The elite counter-terrorism forces and army troops backed by Iraqi and US-led coalition air strikes vastly outnumbered the few holed up fighters from the Islamic State group.

But hundreds of booby traps and roadside bombs combined with sniper fire and suicide car bomb attacks meant that, six days into their big push, Iraqi forces still had some fighting to do to retake the city they lost in May.

"The forces have arrived at the gates of the complex" after recapturing three nearby buildings, said Raja Barakat, a member of the Anbar provincial council.

Ramadi lies about 100 kilometres (60 miles) west of Baghdad and is the capital of Anbar, which is Iraq's largest province and has borders with Syria, Jordan and Saudi Arabia.

A victory in Ramadi would help boost Iraq's much-criticised military, which collapsed when ISIS took over large parts of the country in June 2014.

A senior officer from Iraq's 8th army division said the latest fighting around the government complex left several ISIS militants dead.

"Seven of our forces were also wounded in these clashes and as a result of the explosion of mines," he said.

At least five members of the security forces were killed since Friday, according to several security sources, although the government has not divulged an overall casualty toll for the Ramadi operation.

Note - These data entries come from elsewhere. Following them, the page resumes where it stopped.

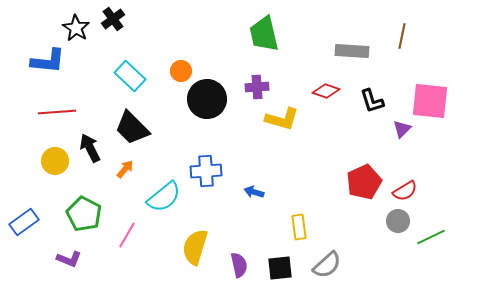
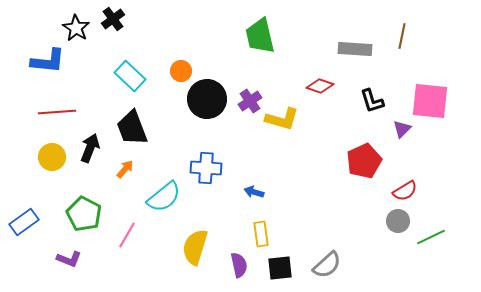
green trapezoid: moved 4 px left, 2 px down
gray rectangle: moved 3 px right, 2 px up
purple cross: moved 7 px left, 14 px down; rotated 30 degrees counterclockwise
red diamond: moved 6 px left, 5 px up
black trapezoid: rotated 24 degrees clockwise
black arrow: rotated 48 degrees clockwise
yellow circle: moved 3 px left, 4 px up
blue cross: moved 3 px up; rotated 8 degrees clockwise
red pentagon: moved 21 px up
yellow rectangle: moved 38 px left, 7 px down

Estimates at the beginning of the operation were that no more than 400 ISIS fighters remained hunkered down in central Ramadi and dozens have since been killed.

Iraqi military sources have reported that more than 50 militants were killed in the past 48 hours alone.

The first push into central Ramadi on Tuesday was met with limited resistance but ISIS fighters had set up strong defences around the government complex.

They also rigged the entire town -- roads, abandoned positions, houses -- with explosives, which has required a huge mobilisation of ordinance experts and slowed the military advance.

The army officer said 260 improvised explosive devices were defused on Ramadi's northern front this weekend alone.

Another impediment to the Iraqi forces' advance in Ramadi has been the continued presence of pockets of civilians in combat zones, many of them used as human shields by ISIS.

Civilians who escaped said after being taken by the army to camps east of Ramadi that there was little food for those left behind.

One of them said he and his family were rescued after retreating ISIS fighters used them as human shields to leave the city.

"More than 250 families residing in Ramadi have been able to get out of the city since the beginning of military operations" on Tuesday, said Ali Dawood, an official from the neighbouring Khaldiya district.

He said some of them were in camps with other displaced people in Anbar, while others headed to Baghdad or the northern autonomous Kurdish region.

According to the International Organization for Migration, Anbaris account for over a third of the 3.2 million Iraqis who have been forced from their homes since January 2014.

Government forces held off months of ISIS assaults in Ramadi until May 2015, when the militants blitzed their opponents with massive suicide car bombs and seized full control of the city.

The fightback has often been laborious and poisoned by political wrangling, but Defence Minister Khaled al-Obeidi said a week ago that Iraqi forces had reclaimed half of the territory lost to ISIS last year.